4 de setembro de 2014

EUCARISTIA: CUME? [R.TAFT]

A frequência da Eucaristia ao longo da história



Jesus disse: «Fazei isto em memória de mim», mas não disse com que frequência. A questão que nos vai ocupar é a resposta que esta pergunta recebeu ao longo da história. Por questões de limitação de espaço, não nos é possível mais do que um breve esboço da evolução geral, ainda que deva reconhecer que existam excepções a este quadro geral.

Antes de avançar, importam algumas especificações. Por exemplo, existem eucaristias comunitárias e eucaristias de natureza mais privada. Existe a liturgia eucarística ou missa e a comunhão eucarística, dentro ou fora da missa - podemos elaborar acerca da frequência de ambas. Finalmente, cada uma dessas «eucaristias» tem o seu próprio ritmo e exige uma resposta particular no que diz respeito à sua frequência.

[…]


I.           Conclusão

A partir do século II observa-se uma evolução que vai da missa comunitária dominical e da comunhão diária em casa até à missa em alguns dias da semana. É evidente que o motivo desta evolução não é a «devoção eucarística», mas o desenvolvimento do ciclo litúrgico. Quando num dia particular se procede a uma solenidade litúrgica, a missa é celebrada como parte da festividade. É isso que acontece com os sábados, e depois com as estações das quartas e sextas-feiras, com os aniversários dos mártires, etc. Com a evolução, chega-se à possibilidade de, pelo menos, uma missa comunitária diária, excepto em certos tempos penitenciais, ainda que esta oportunidade só seja aproveitada em algumas tradições. Ironicamente, este engrandecimento da celebração é seguido de um decréscimo da frequência da "comunhão".

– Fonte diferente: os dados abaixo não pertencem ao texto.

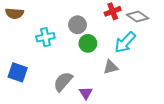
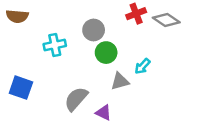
cyan arrow: (125, 42) -> (142, 66), moved, size x0.6
gray triangle: (111, 67) -> (120, 81), moved
purple triangle: (86, 93) -> (104, 113), turned -32

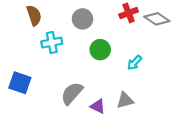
brown semicircle: (17, 16) -> (34, 15), moved, turned -114
gray circle: (94, 30) -> (82, 19), moved
gray triangle: (120, 81) -> (125, 100), moved

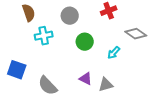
gray diamond: (157, 19) -> (136, 34), moved
gray semicircle: (72, 93) -> (48, 86), moved, turned -85
purple triangle: (98, 106) -> (86, 79), moved

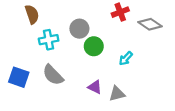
gray circle: (70, 16) -> (79, 29), moved
gray diamond: (136, 34) -> (150, 24), moved
gray semicircle: (48, 86) -> (53, 75), moved

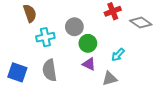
gray semicircle: (53, 75) -> (50, 70), turned 35
purple triangle: (95, 87) -> (89, 64), moved
gray triangle: (117, 94) -> (110, 79), moved

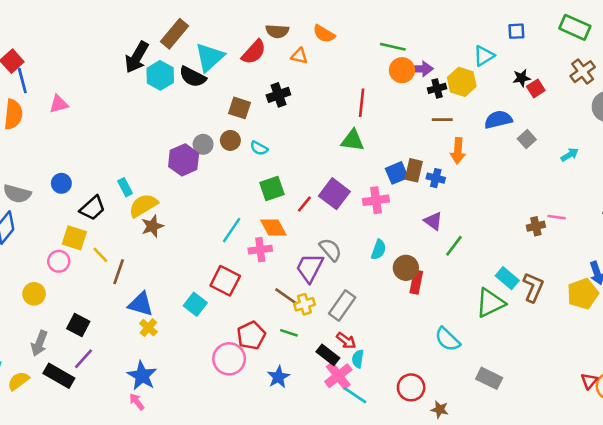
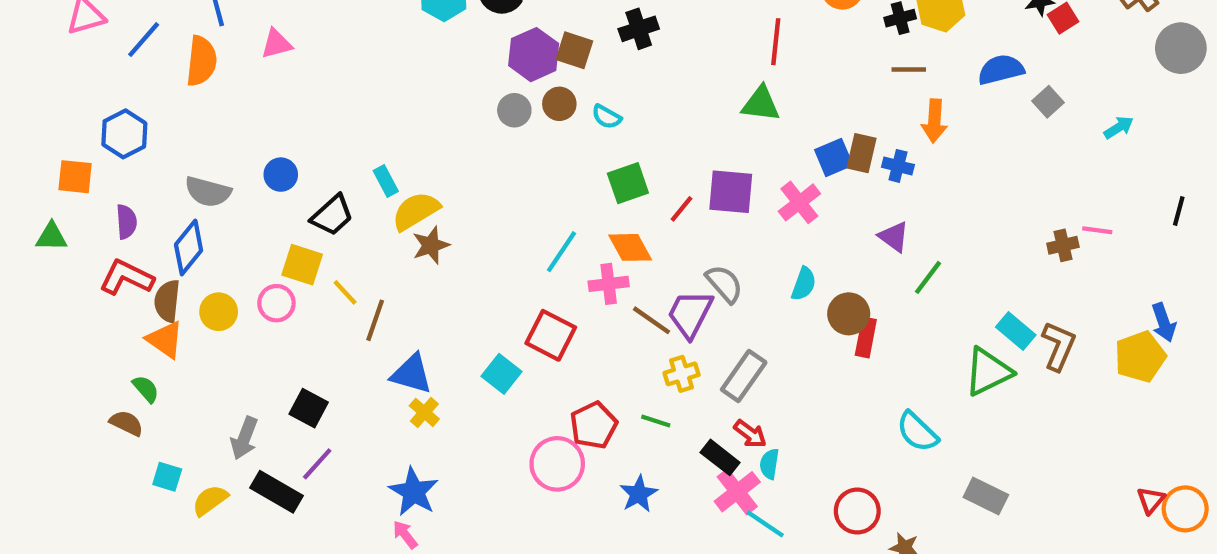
purple hexagon: (184, 160) -> (534, 55), moved
purple square: (334, 194) -> (731, 192), turned -32
pink cross: (376, 200) -> (799, 202), turned -30
yellow circle: (34, 294) -> (219, 312), moved
brown line: (286, 296) -> (652, 320), moved

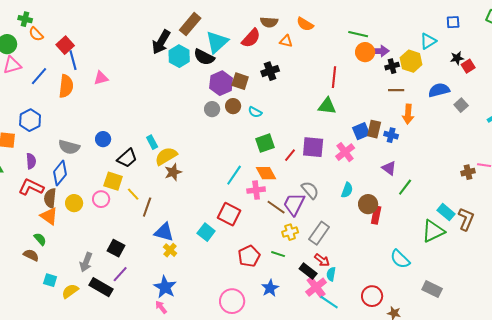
pink circle: (557, 464) -> (232, 301), moved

Será possível elaborar alguns juízos de valor sobre uma base tão movediça? Quanto a mim, constato alguns pontos constantes:

1.   A frequência eucarística variou muito ao longo do tempo, mas, nos tempos mais antigos, o ideal parece que foi a comunhão diária, sendo a missa diária conhecida em algumas igrejas já no século IV.
2.   A Eucaristia era um assunto eclesial sujeito a regulação da Igreja e, portanto, nunca deixado à mercê da «devoção» de cada um. A expressão da vida eclesial comunitária era um todo que não se limitava à Eucaristia. O seu ritmo não se determinou de modo independente, mas dependeu de outros factores, como por exemplo, do desenvolvimento do ciclo litúrgico.
3.   Dentro deste ciclo existiam tempos nos quais não celebrar a missa era considerado preferível do que celebrá-la, tempos em que se podia impor – e impunha-se mesmo – o abster-se dela. O excesso eucarístico foi condenado, o que significa que a Eucaristia tem valor relativo. Pode haver Eucaristia em demasia: às vezes, é melhor que não exista de maneira nenhuma.
4.   A tabela daquilo que é excessivo ou manifestamente insuficiente nunca foi sempre a mesma. Os extremos são indiscutíveis: menos de um domingo (em média por semana) é costume alheio à tradição; mais do que uma vez por dia é excessivo, excepto em circunstâncias particulares.
5.   A variedade existente entre estes dois extremos deve-se a factores diversos: necessidades pastorais, oscilações da teologia eucarística, diferentes sistemas simbólicos empregados nos distintos tempos e lugares, etc.
6.   Estes sistemas podem ser mutuamente contraditórios: os coptas celebram a Eucaristia diariamente apenas na Quaresma, ao passo que os bizantinos consideram as festividades eucarísticas incompatíveis com a Quaresma. Isto não significa que um sistema seja «verdadeiro» e o outro «falso». Significa, antes, que nenhum sistema pode ser absolutizado. Diga-se o mesmo das tentativas contemporâneas de construir sistemas simbólicos com vistas a serem usados como instrumento regulador do costume litúrgico. Estou a pensar no tópico actual de que somente o domingo é «escatológico» e, portanto, só o domingo é adequado para a celebração «escatológica» da Eucaristia, enquanto os dias da semana, dedicados à «santificação do tempo», deveriam destinar-se a celebrar a liturgia das Horas. Isto é ideologia e não teologia; ora, todos sabemos que a mente humana é capaz de construir uma ideologia que justifique até o injustificável…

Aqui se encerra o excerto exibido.